Flotilla chill: Turkey kicks out Israel's ambassador
Turkey has expelled the Israeli ambassador over an ongoing dispute about the deadly flotilla assault that left nine Turks dead in 2010. This comes after the release of a UN report on the incident that failed to achieve consensus between countries.
The Israeli ambassador to Turkey, Gabby Levy, together with his deputy, Ella Afek, have been expelled from the country reducing Israeli diplomatic representation in Turkey to second secretary level.
Reuters is reporting that Turkey is also threatening to suspend trade deals with Israel, including military agreements which worth billions of dollars.
Ankara is planning to appeal to the International Criminal Court over the Gaza blockade, Turkish Foreign Minister Ahmet Davutoglu said during a press conference on Friday. Davutoglu has said that Turkey does not recognize Israel’s right to mount the blockade.
Turkey has repeatedly warned that, if Israel does not apologize, then diplomatic relations between two countries could be downgraded. On Thursday Davutoglu said that they are ready to implement “Plan B” in the event that Israel does not apologize for its raid and killings.
Initially, Turkey had given Israel until the publication of the UN report to offer an apology.
Israeli diplomat Alon Pinkas, who served as Consul general in the United States, believes that the report is “ambivalent.”
“Turkey could feel vindicated in the sense that Israel did, according to the report, use excessive force, while on the other hand Israel feels reassured and reinvigorated because the report decreed that Israel’s actions were both legal from the international legal point of view and also justified on security and political grounds,” he explained.
Pinkas believes that Israel could have and should have expressed regret in the weeks or even months following the event. However, Israel decided against such a move.
“Israel will not apologize, Israel does not feel that it needs to apologize,” he said. “And Turkey is not only demanding an apology, but actually setting an ultimatum.”
While Israel acknowledges the need for workable relations with its neighbors, rifts within its government are thought to be hampering moves towards reconciliation with Turkey, which is a significant regional power. That is the view of Dr. Nimrod Goren, founder of the Israeli institute for Regional Foreign Policies.
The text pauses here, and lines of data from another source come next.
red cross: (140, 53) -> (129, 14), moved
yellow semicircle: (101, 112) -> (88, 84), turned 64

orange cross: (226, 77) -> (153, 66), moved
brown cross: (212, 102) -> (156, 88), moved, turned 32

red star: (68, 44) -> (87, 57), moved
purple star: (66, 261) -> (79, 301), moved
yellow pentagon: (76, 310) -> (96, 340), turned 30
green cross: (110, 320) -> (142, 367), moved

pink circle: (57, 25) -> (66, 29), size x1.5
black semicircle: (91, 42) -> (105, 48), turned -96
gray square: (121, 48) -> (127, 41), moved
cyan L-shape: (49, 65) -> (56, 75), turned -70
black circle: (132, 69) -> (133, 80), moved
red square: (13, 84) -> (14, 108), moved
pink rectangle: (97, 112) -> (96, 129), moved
“Unfortunately, the government composition in Israel is very right-wing at the moment and those ‘hawkish players’ that dominate Israel’s foreign policy have a very big influence on Netanyahu,” notes Goren. He believes such opposition is blocking attempts to reconcile with Turkey.
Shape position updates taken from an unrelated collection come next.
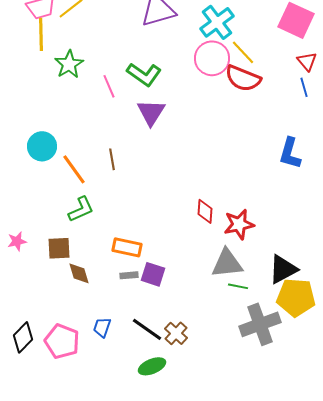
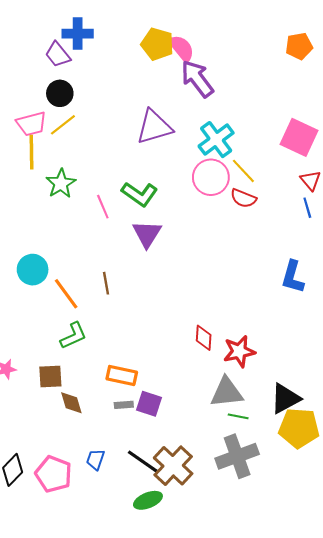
red semicircle: (243, 78) -> (243, 198), size x0.7
gray cross: (260, 324) -> (237, 456), moved
brown cross: (176, 333) -> (173, 466), size x1.6

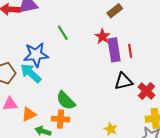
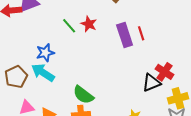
red star: (103, 36) -> (89, 24), moved
blue star: (36, 55) -> (45, 53), size x0.7
black triangle: (123, 81) -> (151, 83), moved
Israeli deadly flotilla assault excessive
A UN investigation has declared that Israel used excessive force during its raid on a Gaza-bound aid flotilla. However the long-awaited report found that Israel's blockade of Gaza is legal.
The most significant finding of the UN report covers the way the Israeli commando units handled the raid on the Mavi Marmara, the largest vessel to take part in the first Freedom Flotilla. Nine activists were shot dead by commandos who boarded the Turkish ship in 2010.
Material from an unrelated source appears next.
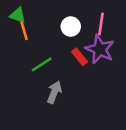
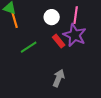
gray arrow: (54, 92) -> (59, 78), moved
Because of discrepancies between Israeli and Turkish versions of the incident, UN Secretary General Ban Ki-moon set up a special four-man investigation panel headed by former New Zealand Prime Minister Geoffrey Palmer. Both countries had representatives on the panel were unable to reach an agreement, so the report is not a "consensus document" a UN official said, as cited by Reuters.
According to the report, the Israelis “have behaved in excessive and unreasonable manner.” The report also stated that such loss of life was “unacceptable” and urged Israel to apologize to Turkey for the deaths of nine of its nationals and to pay compensation to their families.
The report says forensic evidence points to the fact that those killed were shot repeatedly in the back at close range and it criticizes documents submitted by Israel for not adequately accounting for the actions.
Israeli operatives “significantly mistreated” the crew and passengers after the raid, according to report. They were physically mishandled and subjected to intimidation and harassment, and their belongings were unjustifiably confiscated.
On the other hand, the report states that Israel’s controversial blockade of Gaza is not illegal and does comply with international law.
The UN report emphasizes that the Israeli soldiers who boarded the Mavi Marmara faced significant organized and violent resistance which required them to respond in like manner in order to protect themselves.
The report was originally expected to be published by February 2011, was repeatedly postponed, with the final release date set this Friday. However, a copy of the report was leaked to the New York Times which published it a day before the deadline.
The timing of the report is significant, as on 20th September the Palestinian leadership will be appealing to the UN General Assembly to accept its unilateral declaration of a Palestinian state.
The Israelis have been criticized for inflaming the situation to the point where violence will become inevitable. There have been reports of the Israeli government arming roughly half a million Israeli settlers who live on land that will potentially become part of the Palestinian state.
The Palestinian leadership has been accusing Tel-Aviv of trying to present them in a bad light ahead of this vote, with Israel trying to muster as much international support as it can to block the recognition of a Palestinian state.